According to the yet to be published Auditor General Report 2019, “Government revenue for 2019 increased by 23% from Le 4.6 trillion to Le5.6 trillion; an increase of Le1.0 trillion. But perhaps the main areas of concerns are the significant issues that continue to be identified in the assessment, collection, recording and reporting of government revenue:

Assessment of Revenue

Several revenue streams are operated on a self-assessment system, with individuals and businesses completing their returns.  Consequently, there is a risk that deliberate or accidental inaccuracies in self-assessments may occur which may lead to under-collection of taxes. The main issues are as follows:

A Comparison between the Automated System for Customs Data (ASYCUDA) World and the VIPS, in respect of import GST revealed import GST (VAT 2)transactions totalling Le1.6 billion reported in the VIPS could not be traced to the  ASYCUDA World. In addition, variances totalling Le21.8 billion were identified between the records posted in the  ASYCUDA World and the VIPS in respect of import GST.

Leadway Trading SL Ltd., the sole exporter of timber was using containers rather than cubic meters as a unit of measurement as required by section 3 of the Finance (Amendment) Act of 2018. As a result, timber exported was undervalued by billions of Leones.

Several taxpayers’ files in respect of Foreign Travel Tax (FTT) and Corporation Taxes were not submitted to the auditors; therefore, we cannot ascertain the amount assessed and payment made by the respective taxpayers.

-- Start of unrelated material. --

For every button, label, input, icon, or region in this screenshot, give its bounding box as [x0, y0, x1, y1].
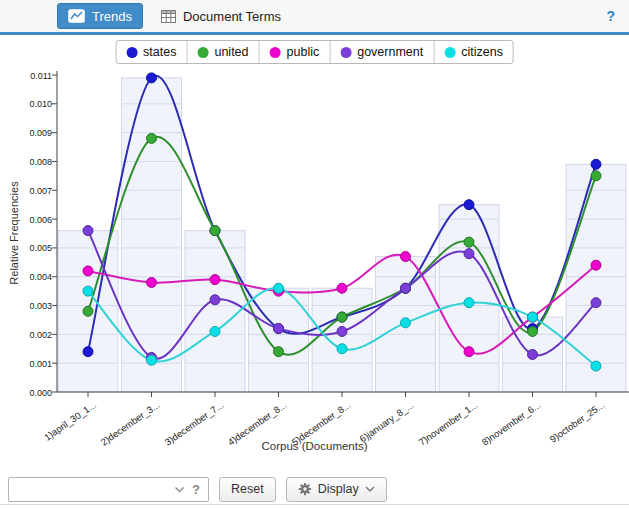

Collection and Banking of Revenue

Taxpayers are required to make payment into the various transit banks or the Bank of Sierra Leone within the due date. However, significant issues were identified in relation to the collection and banking of revenue. These include the following:

From the sample selected, we noted that there were taxpayers with tax liabilities totalling Le45.88 billion who failed to make payments in the year 2019. We also noted that the majority of these taxpayers are State-Owned Enterprises (SOEs). In addition, some taxpayers did not make complete payments of their GST tax liabilities, resulting in a net variance of Le34.76 billion as underpayment in the VIPs.

Upon review of financial statements and tax files submitted, we observed a difference of Le6.8 billion between tax paid and taxes computed on the chargeable income reported in the financial statements submitted without any evidence of additional taxes (5th instalments) been paid by the taxpayers.

Fraud investigation instituted  by the management of the NRA on Foreign Travel Tax (FTT) revealed that revenue totalling Le 3.2 billion was not paid into the bank for the year 2019. We also observed that revenue totalling Le13.6 billion was in the accounts at the Bank of Sierra Leone (BSL) for which no supporting documents were submitted to the auditors to determine completeness and accuracy of the amount in the bank account.

Furthermore, penalties totalling Le3.6 billion were levied on defaulting taxpayers; however, no evidence was submitted to ascertain that the NRA has taken further actions to collect these funds.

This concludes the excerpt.